When Jaques calls for more singing, and is told that it will make him melancholy, he replies, "I thank it: I can suck melancholy out of a song as a weasel sucks eggs." We may infer that he sucks music with the notion of the weasel, who probably regards eggs as being laid on purpose for his sucking. There is nothing more ferrety than your cynic, to whom all objects are game for observation. When he hears that Duke Frederic, the usurper, has restored the kingdom and "put on a religious life," he goes to find him for the purpose of critical inspection; for "out of these convertites there is much matter to be heard and learned." So Jaques surmising that every hole leads to a rat does not leave one unexplored. In the matter of music Jaques only cares for his sad reverie, not for the names of the songs. He will thank nobody. "When a man thanks me heartily, methinks I have given him a penny, and he renders me the beggarly thanks." So, sing, if you choose to: the song tracks me to that rat behind the arras.

Compare his scirrhous habit of assimilating music with that of the Duke in "Twelfth Night." Love has an appetite for music: give me excess of it to kill the love. Enough: it is not so sweet as before; for love is like the sea, as vast, as real, as domineering. When the brooks of music fall into it, sweet as they are, genuine as love, yet the great sea subdues them to a greater disposition, even in a minute; and my fancy for Olivia is alone "high-fantastical." Jaques would have sneered at this Duke for not extracting from the music a suspicion of the frailty of his love. No matter what a man's gifts may be, this "vicious mole of nature" that pretends to spread over all surfaces discolors only the gifts: all virtues, "in the general censure, take corruption from that particular fault," and to its own scandal; because the world is a flower that nods upon the stock of reality, and the particles of its aroma, though invisible, set in motion the nerves of a corresponding reality, and man does not put his nose to an illusion. But your debauchee, like Jaques, has scorched and tanned his senses with misuse, and his abortive sniffing at the roses sours into a sneer.
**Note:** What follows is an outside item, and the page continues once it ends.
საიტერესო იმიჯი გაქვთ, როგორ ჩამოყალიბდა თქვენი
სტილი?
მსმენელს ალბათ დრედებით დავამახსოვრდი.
Still, Jaques in defending himself makes disclaimers of ill-nature: as thus, Who is hit by my speech? It means so and so. If the coat does not fit, who is wronged? If a man be above my estimate, "why, then, my taxing like a wild goose flies, unclaimed of any man."

Yes, but he really delights himself with the conviction that every man is a wild goose upon the wing, and that virtue is the last game that ventures to alight and feed on the wild celery of our ponds.

Jaques reserves his last and cruelest thrust for Touchstone, to whom he predicts a marriage victualled for two months, and wrangling ever after; which is hard on the wise fool, who has taken up with Audrey as if to show the under side of court manners and the comparative cheapness of mere breeding. This ought to have endeared him to the heart of the cynic.

APEMANTUS.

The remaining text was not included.